━━━ Entries shown

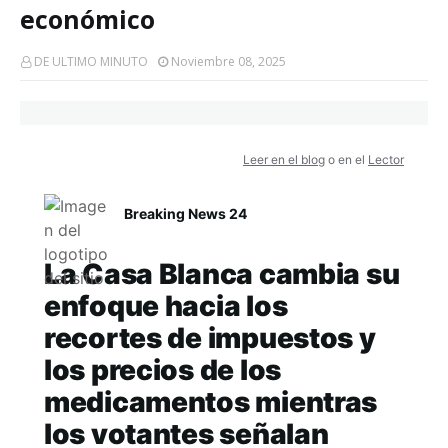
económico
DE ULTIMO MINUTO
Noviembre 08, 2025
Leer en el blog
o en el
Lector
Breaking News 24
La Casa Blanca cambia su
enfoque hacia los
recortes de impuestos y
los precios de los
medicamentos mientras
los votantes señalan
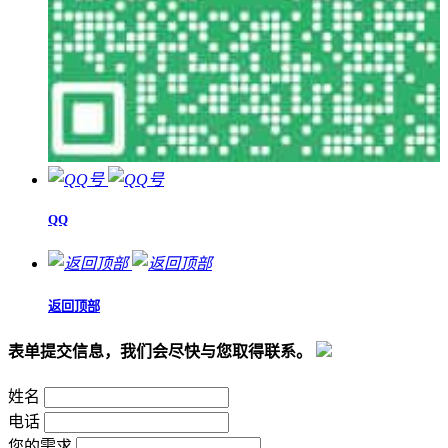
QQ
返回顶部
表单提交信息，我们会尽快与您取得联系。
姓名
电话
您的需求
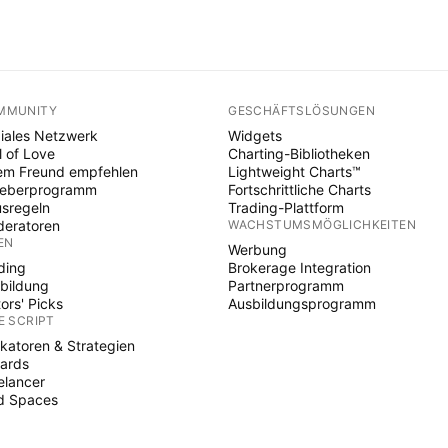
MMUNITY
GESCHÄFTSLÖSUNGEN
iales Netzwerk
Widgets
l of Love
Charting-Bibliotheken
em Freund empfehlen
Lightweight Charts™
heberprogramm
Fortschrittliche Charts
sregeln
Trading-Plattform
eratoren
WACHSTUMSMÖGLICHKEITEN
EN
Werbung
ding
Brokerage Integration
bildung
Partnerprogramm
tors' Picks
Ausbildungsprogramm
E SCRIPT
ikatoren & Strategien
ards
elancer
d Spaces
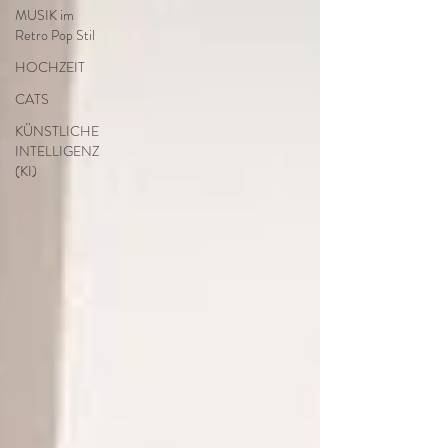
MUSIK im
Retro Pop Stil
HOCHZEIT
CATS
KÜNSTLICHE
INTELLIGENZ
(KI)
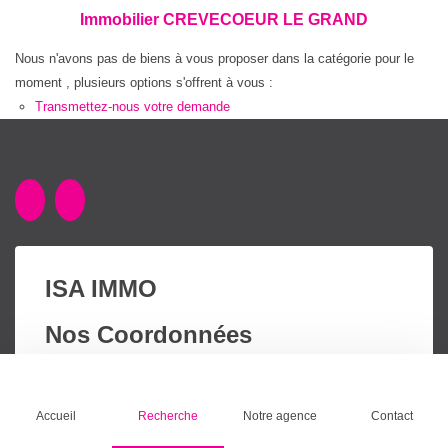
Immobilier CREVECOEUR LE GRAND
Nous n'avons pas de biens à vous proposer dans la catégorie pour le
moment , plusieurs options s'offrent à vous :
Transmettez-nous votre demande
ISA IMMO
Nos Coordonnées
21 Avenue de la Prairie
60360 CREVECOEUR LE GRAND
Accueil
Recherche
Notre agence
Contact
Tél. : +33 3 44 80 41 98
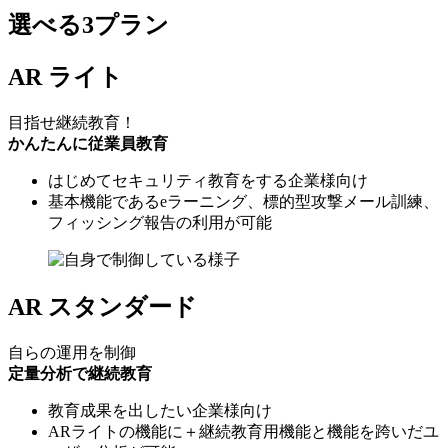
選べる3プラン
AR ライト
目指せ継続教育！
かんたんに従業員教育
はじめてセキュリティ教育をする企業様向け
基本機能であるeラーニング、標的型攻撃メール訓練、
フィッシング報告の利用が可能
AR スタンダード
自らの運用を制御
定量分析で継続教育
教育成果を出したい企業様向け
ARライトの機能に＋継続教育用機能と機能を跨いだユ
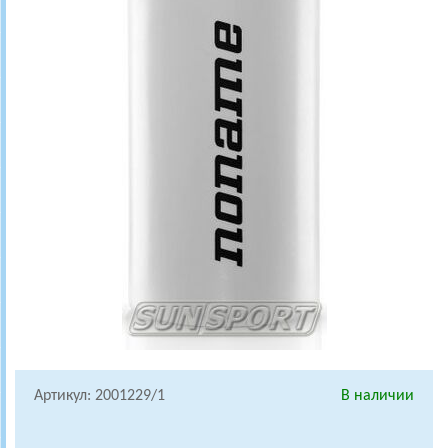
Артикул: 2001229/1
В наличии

━━━━━━

### [Work order]
The output should be the material above, copied exactly, without its pictures.

### [Task output]
económico
DE ULTIMO MINUTO
Noviembre 08, 2025
Leer en el blog
o en el
Lector
Breaking News 24
La Casa Blanca cambia su
enfoque hacia los
recortes de impuestos y
los precios de los
medicamentos mientras
los votantes señalan
QQ
返回顶部
表单提交信息，我们会尽快与您取得联系。
姓名
电话
您的需求
MMUNITY
GESCHÄFTSLÖSUNGEN
iales Netzwerk
Widgets
l of Love
Charting-Bibliotheken
em Freund empfehlen
Lightweight Charts™
heberprogramm
Fortschrittliche Charts
sregeln
Trading-Plattform
eratoren
WACHSTUMSMÖGLICHKEITEN
EN
Werbung
ding
Brokerage Integration
bildung
Partnerprogramm
tors' Picks
Ausbildungsprogramm
E SCRIPT
ikatoren & Strategien
ards
elancer
d Spaces
MUSIK im
Retro Pop Stil
HOCHZEIT
CATS
KÜNSTLICHE
INTELLIGENZ
(KI)
Immobilier CREVECOEUR LE GRAND
Nous n'avons pas de biens à vous proposer dans la catégorie pour le
moment , plusieurs options s'offrent à vous :
Transmettez-nous votre demande
ISA IMMO
Nos Coordonnées
21 Avenue de la Prairie
60360 CREVECOEUR LE GRAND
Accueil
Recherche
Notre agence
Contact
Tél. : +33 3 44 80 41 98
選べる3プラン
AR ライト
目指せ継続教育！
かんたんに従業員教育
はじめてセキュリティ教育をする企業様向け
基本機能であるeラーニング、標的型攻撃メール訓練、
フィッシング報告の利用が可能
AR スタンダード
自らの運用を制御
定量分析で継続教育
教育成果を出したい企業様向け
ARライトの機能に＋継続教育用機能と機能を跨いだユ
Артикул: 2001229/1
В наличии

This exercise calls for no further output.